To accomplish these objectives, however, the school will be deploying “student facilitators” whose job it will be, in part, to monitor private conversations on campus and to jump in when they hear someone using terms that could be interpreted as homophobic, sexist, or otherwise bigoted. These facilitators will also be responsible for initiating “spontaneous” conversations about issues and organizing discussion groups and other activities for the same purpose.
So far, critics have focused their attention almost exclusively on the possibility that the reactive aspect of the program – intervening in private conversations – might impinge upon the freedom of speech or freedom of expression of students, a not unreasonable fear. I’m more worried about the proactive aspects of the project – the so-called “spontaneous” conversations and discussion groups on issues that the program envisions.
Clearly, something of this nature must have a set of standards to determine whether or not a conversation is offensive enough to warrant an “intervention” by facilitators. What are those standards, and how will they be applied to the “spontaneous” conversations and discussion groups the facilitators are also mandated to initiate, particularly if these conversations and discussions deal with controversial subject matter? The war in Iraq, abortion, the gay agenda, radical feminism – it’s not hard to imagine a list of topics where feelings run high and where dissent is rarely tolerated these days, let alone respected, especially on university campuses. Will facilitators create an environment where dissent is welcome, or will they use their quasi-authoritative positions to try and convince the dissenters of their sins and persuade them to return to the warm and friendly embrace of neo-orthodox opinion? I for one am not optimistic.
The explanation offered by representatives of Queen’s University that this program encourages diversity and independent thinking simply makes no sense. By challenging and effectively suppressing non-conformist behaviour and opinion, it seeks to induce uniformity of thought and expression, otherwise there would be no purpose in intervening in private conversations in the first place.

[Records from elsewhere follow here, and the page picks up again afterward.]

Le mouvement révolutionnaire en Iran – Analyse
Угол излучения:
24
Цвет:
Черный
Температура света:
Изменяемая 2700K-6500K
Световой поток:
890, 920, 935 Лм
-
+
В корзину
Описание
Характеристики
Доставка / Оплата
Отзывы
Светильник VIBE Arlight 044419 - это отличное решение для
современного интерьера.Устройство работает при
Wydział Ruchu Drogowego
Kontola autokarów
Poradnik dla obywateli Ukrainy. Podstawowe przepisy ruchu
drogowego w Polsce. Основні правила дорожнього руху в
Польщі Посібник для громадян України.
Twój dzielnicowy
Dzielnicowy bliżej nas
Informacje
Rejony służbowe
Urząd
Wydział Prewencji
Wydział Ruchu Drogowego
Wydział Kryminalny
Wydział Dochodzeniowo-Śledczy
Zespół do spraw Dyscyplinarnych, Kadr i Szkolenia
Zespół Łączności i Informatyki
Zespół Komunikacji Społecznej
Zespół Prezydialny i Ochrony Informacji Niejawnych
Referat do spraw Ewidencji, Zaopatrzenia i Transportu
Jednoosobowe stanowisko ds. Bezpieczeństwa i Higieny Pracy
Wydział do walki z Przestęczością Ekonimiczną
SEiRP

Don’t get me wrong, there are plenty of examples of stupid and offensive ideas out there, and I’m all for confronting those who express those ideas, but any confrontation ought to be spontaneous and it ought to be limited to truly private individuals rather than agents of the state posing as private individuals. That is what I object to, and what Queen’s students should be outraged by. Don’t think that the experiment will end with interrupted conversations either. Eventually someone will resist the counsel of a “student facilitator” by telling them to take a hike, probably in words that will themselves be offensive. What will happen then? Will the “student facilitator” simply respect the right of his interlocutor to have a different opinion and desist, or will the “offender” be subject to further investigation and sanction, perhaps even expulsion?

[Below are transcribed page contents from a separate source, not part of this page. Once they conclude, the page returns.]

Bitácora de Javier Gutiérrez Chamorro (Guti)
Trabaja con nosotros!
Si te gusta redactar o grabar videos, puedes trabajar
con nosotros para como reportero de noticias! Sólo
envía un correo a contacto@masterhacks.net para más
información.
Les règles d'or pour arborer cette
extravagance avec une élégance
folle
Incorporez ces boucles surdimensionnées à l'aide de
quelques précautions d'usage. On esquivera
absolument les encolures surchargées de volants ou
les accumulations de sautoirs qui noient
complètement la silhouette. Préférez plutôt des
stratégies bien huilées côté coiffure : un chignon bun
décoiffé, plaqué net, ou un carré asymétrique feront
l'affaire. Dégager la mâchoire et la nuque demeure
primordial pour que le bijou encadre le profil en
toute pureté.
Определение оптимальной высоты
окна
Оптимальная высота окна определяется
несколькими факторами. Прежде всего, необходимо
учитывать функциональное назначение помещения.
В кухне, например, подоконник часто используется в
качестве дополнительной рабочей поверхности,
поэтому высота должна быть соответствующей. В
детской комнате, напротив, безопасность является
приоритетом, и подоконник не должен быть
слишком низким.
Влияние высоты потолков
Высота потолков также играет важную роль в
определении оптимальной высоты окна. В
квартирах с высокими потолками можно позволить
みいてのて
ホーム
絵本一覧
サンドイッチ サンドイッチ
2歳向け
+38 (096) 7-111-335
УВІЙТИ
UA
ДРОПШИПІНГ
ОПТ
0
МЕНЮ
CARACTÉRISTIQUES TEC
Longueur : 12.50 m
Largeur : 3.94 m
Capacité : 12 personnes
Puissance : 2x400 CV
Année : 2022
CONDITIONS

The “intergroup dialogue program” instituted by Queen’s University, and more particularly the ease with which it and other initiatives like it are accepted these days – even defended – is symptomatic of a deeply anti-intellectual and undemocratic malaise infecting Canadian society. Slowly, almost imperceptibly, we are becoming a police state, where passions rule and reasoned debate is disdained; where thoughts are crimes and common sense is dismissed as the petty prejudice of the ignorant or naïve. The danger in this is not the intent, which is more often than not worthy, but the habituation to being told what and what not to say, think and do that sets in, and the construction of an apparatus of power to enforce those rules. No-one should suppose that democratic procedure can be an effective check on such arbitrary power. As Friedrich Hayek pointed out in his classic essay The Road to Serfdom “It’s not the source, but the limitation of power which prevents it from being arbitrary.”
Indeed, the exercise of arbitrary power – confirmed by democratic process – is more insidious and more difficult to restrain precisely because it’s garbed in the robes of democracy.
Students at Queen’s University are not children – they’re adults who can control their own private conversations without the benevolent hand of an omnipresent, omniscient, and inevitably omnipotent thought police. They would be doing themselves and the rest of us a great favour by saying so quickly, before expressing objection to the policy is added to the list of offensive speech.